Treatment Options for Chronic Lymphocytic Leukemia

Chemotherapy for Chronic Lymphocytic Leukemia

Of the various purine nucleoside analogues available, doctors have had the most experience with fludarabine which is the most commonly used in patients with CLL. Studies have shown that:

  • Fludarabine monotherapy for CLL is very effective with most patients achieving a positive response to the drug.

  • Fludarabine monotherapy is also very effective for the treatment of patients with relapsed CLL.

  • Fludarabine has been found to be more effective than chlorambucil in studies comparing response rates and disease-free time intervals in patients with CLL.

  • Studies have also shown that fludarabine monotherapy is more effective than combination chemotherapy with CHOP or CVP in previously untreated CLL patients.

  • Fludarabine has also been found to be very effective when used in combination with an alkylating agent (e.g., cyclophosphamide) or a monoclonal antibody (rituximab) in patients with CLL.

Potential complications of fludarabine therapy include the risk of developing severe autoimmune hemolytic anemia as well as an increased risk for opportunistic infections such as Pneumocystis carinii pneumonia and Herpes virus infections. Patients with CLL who are being treated with fludarabine and corticosteroids (e.g., prednisone) are also usually treated with a prophylactic antibiotic (e.g., sulfmethoxazole/trimethoprim) and an antiviral agent (e.g., acyclovir) to prevent opportunistic infections.
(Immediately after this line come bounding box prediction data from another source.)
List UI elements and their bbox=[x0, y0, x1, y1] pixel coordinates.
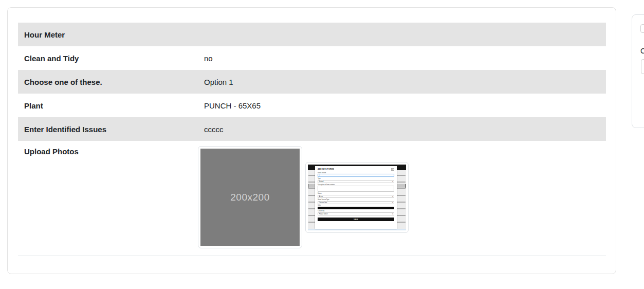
select-value: Active bbox=[319, 195, 323, 197]
uploaded-photos-list: 200x200 ADD WHS FORMS x bbox=[198, 141, 606, 248]
table-row-clean-and-tidy: Clean and Tidy no bbox=[18, 46, 606, 70]
mini-field-label: Created by bbox=[318, 210, 394, 212]
row-value: PUNCH - 65X65 bbox=[198, 95, 606, 116]
row-label: Upload Photos bbox=[18, 141, 198, 162]
chevron-down-icon: ▾ bbox=[392, 213, 393, 215]
chevron-down-icon: ▾ bbox=[392, 195, 393, 197]
row-label: Plant bbox=[18, 95, 198, 116]
row-value bbox=[198, 28, 606, 41]
select-value: Printed bbox=[319, 180, 324, 183]
mini-field-label: Type bbox=[318, 178, 394, 179]
photo-thumbnail-screenshot[interactable]: ADD WHS FORMS x Name of form | Type bbox=[305, 162, 409, 233]
side-panel-card: C bbox=[632, 14, 644, 128]
mini-modal-add-whs-forms: ADD WHS FORMS x Name of form | Type bbox=[315, 166, 397, 229]
mini-type-select: Printed ▾ bbox=[318, 180, 394, 183]
placeholder-image: 200x200 bbox=[200, 149, 300, 246]
mini-source-type-select: Choose One ▾ bbox=[318, 201, 394, 204]
inspection-detail-card: Hour Meter Clean and Tidy no Choose one … bbox=[7, 7, 616, 274]
side-panel-label: C bbox=[640, 47, 644, 55]
select-value: Choose One bbox=[319, 202, 327, 204]
row-label: Enter Identified Issues bbox=[18, 119, 198, 140]
photo-thumbnail-placeholder[interactable]: 200x200 bbox=[198, 146, 302, 248]
side-panel-input[interactable] bbox=[641, 59, 644, 74]
row-label: Clean and Tidy bbox=[18, 48, 198, 69]
table-row-choose-one: Choose one of these. Option 1 bbox=[18, 70, 606, 94]
table-row-hour-meter: Hour Meter bbox=[18, 23, 606, 46]
row-value: ccccc bbox=[198, 119, 606, 140]
mini-created-by-select: Please Select ▾ bbox=[318, 212, 394, 215]
select-value: Please Select bbox=[319, 213, 328, 215]
screenshot-image: ADD WHS FORMS x Name of form | Type bbox=[308, 165, 406, 230]
mini-field-label: Show Source/Type bbox=[318, 199, 394, 201]
mini-field-label: Color bbox=[318, 205, 394, 206]
text-cursor: | bbox=[319, 174, 320, 176]
row-value: Option 1 bbox=[198, 71, 606, 93]
table-row-identified-issues: Enter Identified Issues ccccc bbox=[18, 117, 606, 141]
placeholder-image-text: 200x200 bbox=[230, 192, 269, 203]
row-value: no bbox=[198, 48, 606, 69]
row-label: Choose one of these. bbox=[18, 71, 198, 93]
mini-name-input: | bbox=[318, 174, 394, 177]
mini-description-textarea bbox=[318, 186, 394, 192]
detail-table: Hour Meter Clean and Tidy no Choose one … bbox=[18, 23, 606, 256]
mini-field-label: Description of form contents bbox=[318, 184, 394, 186]
mini-status-select: Active ▾ bbox=[318, 195, 394, 198]
screenshot-bottom-strip bbox=[308, 229, 406, 230]
chevron-down-icon: ▾ bbox=[392, 180, 393, 183]
mini-modal-title: ADD WHS FORMS bbox=[318, 168, 334, 170]
chevron-down-icon: ▾ bbox=[392, 202, 393, 204]
mini-field-label: Status bbox=[318, 193, 394, 194]
table-row-upload-photos: Upload Photos 200x200 bbox=[18, 141, 606, 256]
row-label: Hour Meter bbox=[18, 24, 198, 45]
close-icon: x bbox=[391, 168, 394, 171]
mini-field-label: Name of form bbox=[318, 172, 394, 174]
side-panel-button[interactable] bbox=[640, 24, 644, 33]
table-row-plant: Plant PUNCH - 65X65 bbox=[18, 94, 606, 117]
mini-color-picker bbox=[318, 207, 394, 209]
mini-save-button: SAVE bbox=[318, 218, 394, 221]
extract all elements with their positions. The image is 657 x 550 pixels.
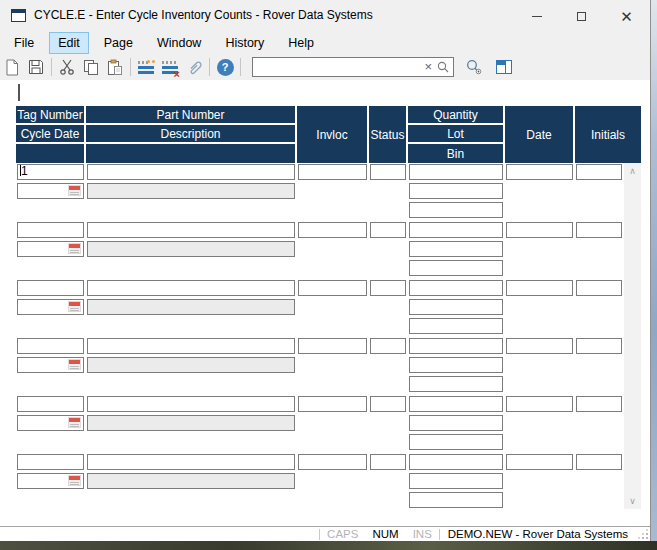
lot-field[interactable]: [409, 473, 503, 489]
paste-button[interactable]: [103, 56, 127, 78]
close-button[interactable]: ✕: [604, 0, 649, 32]
vertical-scrollbar[interactable]: ∧ ∨: [624, 163, 641, 509]
quantity-field[interactable]: [409, 222, 503, 238]
calendar-icon[interactable]: [68, 243, 81, 254]
resize-grip-icon[interactable]: [636, 528, 650, 541]
new-document-button[interactable]: [0, 56, 24, 78]
menu-window[interactable]: Window: [148, 32, 210, 54]
tag-number-field[interactable]: [17, 222, 84, 238]
cycle-date-field[interactable]: [17, 183, 84, 199]
part-number-field[interactable]: [87, 164, 295, 180]
bin-field[interactable]: [409, 260, 503, 276]
initials-field[interactable]: [576, 338, 622, 354]
lot-field[interactable]: [409, 415, 503, 431]
cycle-date-field[interactable]: [17, 299, 84, 315]
cycle-date-field[interactable]: [17, 357, 84, 373]
part-number-field[interactable]: [87, 396, 295, 412]
status-field[interactable]: [370, 454, 406, 470]
date-field[interactable]: [506, 222, 573, 238]
description-cell: [86, 472, 297, 491]
search-icon[interactable]: [436, 60, 450, 74]
calendar-icon[interactable]: [68, 417, 81, 428]
maximize-button[interactable]: [559, 0, 604, 32]
bin-field[interactable]: [409, 202, 503, 218]
invloc-field[interactable]: [298, 222, 367, 238]
layout-button[interactable]: [492, 56, 516, 78]
initials-field[interactable]: [576, 396, 622, 412]
description-cell: [86, 240, 297, 259]
tag-number-field[interactable]: [17, 338, 84, 354]
menu-history[interactable]: History: [216, 32, 273, 54]
tag-number-field[interactable]: [17, 280, 84, 296]
part-number-field[interactable]: [87, 338, 295, 354]
status-field[interactable]: [370, 222, 406, 238]
lot-field[interactable]: [409, 241, 503, 257]
date-cell: [505, 221, 575, 240]
calendar-icon[interactable]: [68, 475, 81, 486]
lot-field[interactable]: [409, 183, 503, 199]
clear-search-icon[interactable]: ×: [420, 58, 436, 76]
scroll-down-icon[interactable]: ∨: [624, 493, 641, 509]
invloc-field[interactable]: [298, 454, 367, 470]
menu-file[interactable]: File: [5, 32, 43, 54]
search-input[interactable]: [253, 59, 420, 75]
bin-field[interactable]: [409, 492, 503, 508]
lot-field[interactable]: [409, 357, 503, 373]
date-field[interactable]: [506, 280, 573, 296]
status-field[interactable]: [370, 396, 406, 412]
lot-field[interactable]: [409, 299, 503, 315]
menu-page[interactable]: Page: [95, 32, 142, 54]
date-field[interactable]: [506, 454, 573, 470]
menu-edit[interactable]: Edit: [49, 32, 89, 54]
date-cell: [505, 395, 575, 414]
tag-number-field[interactable]: [17, 454, 84, 470]
invloc-field[interactable]: [298, 280, 367, 296]
quantity-field[interactable]: [409, 454, 503, 470]
tag-number-field[interactable]: [17, 396, 84, 412]
cycle-date-field[interactable]: [17, 241, 84, 257]
tag-number-cell: [16, 337, 86, 356]
bin-field[interactable]: [409, 376, 503, 392]
status-field[interactable]: [370, 280, 406, 296]
delete-row-button[interactable]: ×: [158, 56, 182, 78]
cut-button[interactable]: [55, 56, 79, 78]
help-button[interactable]: ?: [213, 56, 237, 78]
quantity-field[interactable]: [409, 164, 503, 180]
initials-field[interactable]: [576, 280, 622, 296]
insert-row-button[interactable]: [134, 56, 158, 78]
part-number-field[interactable]: [87, 280, 295, 296]
invloc-field[interactable]: [298, 164, 367, 180]
bin-field[interactable]: [409, 318, 503, 334]
part-number-field[interactable]: [87, 222, 295, 238]
quantity-field[interactable]: [409, 396, 503, 412]
save-button[interactable]: [24, 56, 48, 78]
copy-button[interactable]: [79, 56, 103, 78]
lookup-button[interactable]: [462, 56, 486, 78]
cycle-date-field[interactable]: [17, 415, 84, 431]
quantity-field[interactable]: [409, 280, 503, 296]
scroll-up-icon[interactable]: ∧: [624, 163, 641, 179]
initials-field[interactable]: [576, 164, 622, 180]
date-field[interactable]: [506, 396, 573, 412]
tag-number-cell: [16, 221, 86, 240]
minimize-button[interactable]: [514, 0, 559, 32]
date-field[interactable]: [506, 164, 573, 180]
quantity-field[interactable]: [409, 338, 503, 354]
initials-field[interactable]: [576, 454, 622, 470]
status-field[interactable]: [370, 164, 406, 180]
cycle-date-cell: [16, 472, 86, 491]
initials-field[interactable]: [576, 222, 622, 238]
part-number-field[interactable]: [87, 454, 295, 470]
status-field[interactable]: [370, 338, 406, 354]
cycle-date-field[interactable]: [17, 473, 84, 489]
invloc-field[interactable]: [298, 396, 367, 412]
tag-number-field[interactable]: 1: [17, 164, 84, 180]
calendar-icon[interactable]: [68, 185, 81, 196]
bin-field[interactable]: [409, 434, 503, 450]
calendar-icon[interactable]: [68, 359, 81, 370]
date-field[interactable]: [506, 338, 573, 354]
calendar-icon[interactable]: [68, 301, 81, 312]
invloc-field[interactable]: [298, 338, 367, 354]
menu-help[interactable]: Help: [279, 32, 323, 54]
attachment-button[interactable]: [182, 56, 206, 78]
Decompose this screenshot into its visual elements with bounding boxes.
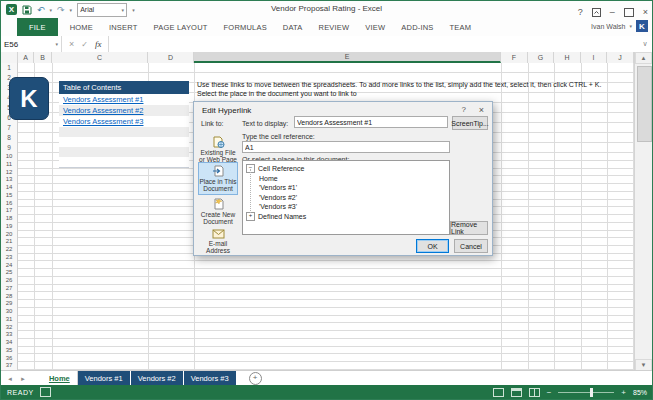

A study published in 2002 in the Journal of Clinical Oncology (Volume 20; pages 3878-3884) reported that patients with CLL who were treated with fludarabine and chlorambucil were at increased risk for developing myelodysplastic syndromes (MDS) and/or acute myelogenous leukemia (AML). The increased risk for developing MDS and/or AML has not, however, been reported in clinical trials using combinations of:

  • fludarabine and cyclosphosphamide
  • cladribine and cyclophosphamide
  • cladribine and chlorambucil
Side-Effects of Chemotherapy

A drawback of chemotherapy for the treatment of cancer is that it can produce a variety of undesired side-effects. The side-effects of chemotherapy vary depending upon the type of drug(s) used, the dosage, and the length of time that the chemotherapy is administered. In general, common side-effects of cancer chemotherapy may include:

  • Hair loss
  • Mucositis - inflammation of the lining of the mouth and gastrointestinal tract, which can be very painful.
  • Increased susceptibility to infections
  • Increased susceptibility to bleeding and bruising
  • Fatigue and general loss of energy
  • Nausea and vomiting
  • Loss of appetite

The side-effects of cancer chemotherapy are temporary and usually disappear after treatment has been completed. A variety of strategies are available to better control the side-effects of chemotherapy and patients should discuss with their oncologist the various options that can be used to minimize or reduce these adverse side-effects.